/X-maps

[CVPRW '23] Real-time depth estimation with an event camera and a laser projector

Primary LanguagePythonGNU General Public License v3.0GPL-3.0


X-maps: Direct Depth Lookup for Event-based Structured Light Systems


Teaser X-maps: plot of an event cube with disparity and a depth reprojection example

Project Page · Paper (HTML) · Paper (PDF) · arXiv · Poster

This project enables you to utilize event cameras to carry out live depth estimations from images projected with a laser projector. We've streamlined the depth estimation process by creating a lookup image with one spatial and one temporal axis (y and t), forming an X-map. This idea enables speedy depth calculations (taking less than 3 ms per frame), but also maintains the accuracy of depth estimation through disparity search in time maps. The end result is an efficient, reactive tool for designing real-time Spatial Augmented Reality experiences.

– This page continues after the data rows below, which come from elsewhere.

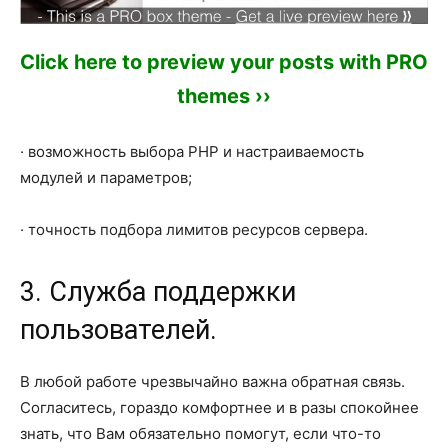
Click here to preview your posts with PRO
themes ››
· возможность выбора PHP и настраиваемость
модулей и параметров;
· точность подбора лимитов ресурсов сервера.
3. Служба поддержки
пользователей.
В любой работе чрезвычайно важна обратная связь.
Согласитесь, гораздо комфортнее и в разы спокойнее
знать, что Вам обязательно помогут, если что-то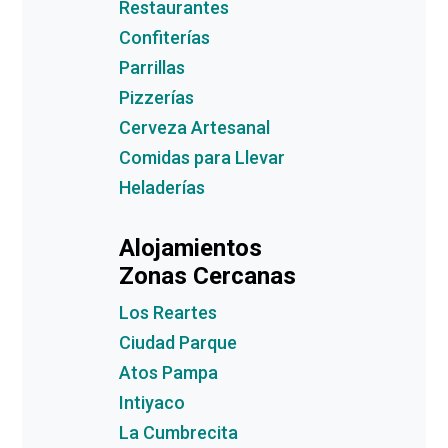
Restaurantes
Confiterías
Parrillas
Pizzerías
Cerveza Artesanal
Comidas para Llevar
Heladerías
Alojamientos
Zonas Cercanas
Los Reartes
Ciudad Parque
Atos Pampa
Intiyaco
La Cumbrecita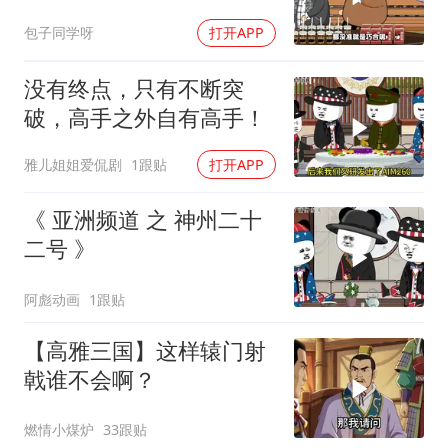
包子同学呀
打开APP
没有终点，只有不断突
破，高手之外自有高手！
雅儿姐姐爱侃剧
1跟贴
打开APP
《 亚洲频道 之 神州二十
二号 》
阿彪动画
1跟贴
【高雅三国】这样辕门射
戟谁不会啊？
燃情小煤炉
33跟贴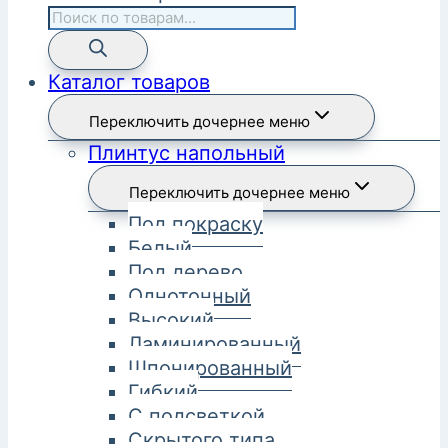
Каталог товаров
Переключить дочернее меню
Плинтус напольный
Переключить дочернее меню
Под покраску
Белый
Под дерево
Однотонный
Высокий
Ламинированный
Шпонированный
Гибкий
С подсветкой
Скрытого типа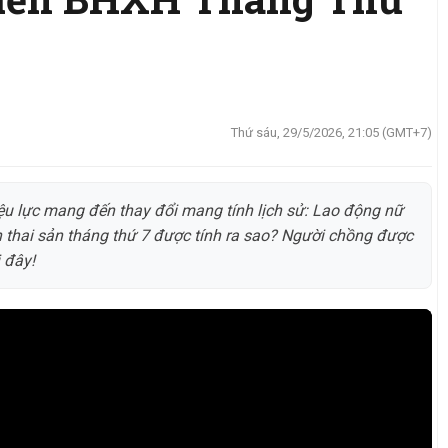
Nộp tiền sử dụng đất
Bộ Tài chính hướng 
dân
THỨ SÁU, 7/8/2026, 12:31 (GMT+7)
,
Thứ sáu, 29/5/2026, 21:05 (GMT+7)
HƯỚNG DẪN
CHÍNH SÁCH PHÁP L
Thông tư 69/2025/T
Bộ Điểm Mới Quan 
ệu lực mang đến thay đổi mang tính lịch sử: Lao động nữ
THỨ SÁU, 7/8/2026, 12:15 (GMT+7)
ền thai sản tháng thứ 7 được tính ra sao? Người chồng được
 đây!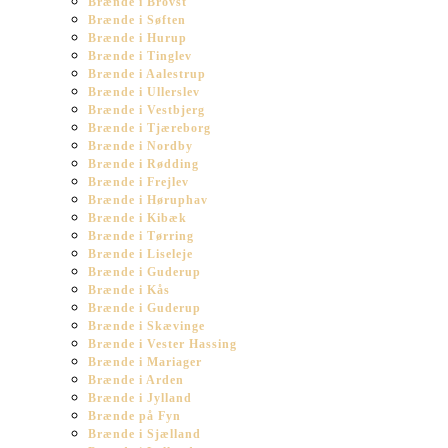
Brænde i Brovst
Brænde i Søften
Brænde i Hurup
Brænde i Tinglev
Brænde i Aalestrup
Brænde i Ullerslev
Brænde i Vestbjerg
Brænde i Tjæreborg
Brænde i Nordby
Brænde i Rødding
Brænde i Frejlev
Brænde i Høruphav
Brænde i Kibæk
Brænde i Tørring
Brænde i Liseleje
Brænde i Guderup
Brænde i Kås
Brænde i Guderup
Brænde i Skævinge
Brænde i Vester Hassing
Brænde i Mariager
Brænde i Arden
Brænde i Jylland
Brænde på Fyn
Brænde i Sjælland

The entry point for the live depth estimation is python/depth_reprojection.py. The script is using the Metavision SDK to facilitate event data capture from Prophesee cameras. For a straightforward environment setup, an Ubuntu 20.04 Dockerfile is provided. The depth estimation is implemented in Python with NumPy and Numba.

Getting Started

The project is configured to run from a Docker image in Visual Studio Code (VS Code). It was tested on an Ubuntu 22.04 host.

Installation

  1. Clone the repo
    git clone git@github.com:fraunhoferhhi/X-maps.git
  2. Open X-maps folder in VS Code
  3. Install the extensions recommended by VS Code (Docker and Dev Containers)
  4. Copy .devcontainer/metavision.list.template to .devcontainer/metavision.list
  5. Edit .devcontainer/metavision.list to fill in the URL to the Ubuntu 20.04 Metavision SDK
  6. Reopen in Container in VS Code

Download ESL Raw Data for Testing

To use data from the ESL: Event-based Structured Light dataset locally:

  1. Create a local folder on the host machine to store the data, e.g. /data/2022_ESL_Event_based_Structured_Light.
  2. Add a "mounts" entry in devcontainer.json, that mounts the local folder to /ESL_data in the container.
  3. Rebuild container to reopen the project with the mounted folder.
  4. Terminal → Run Task... → Download ESL (static) raw and bias files.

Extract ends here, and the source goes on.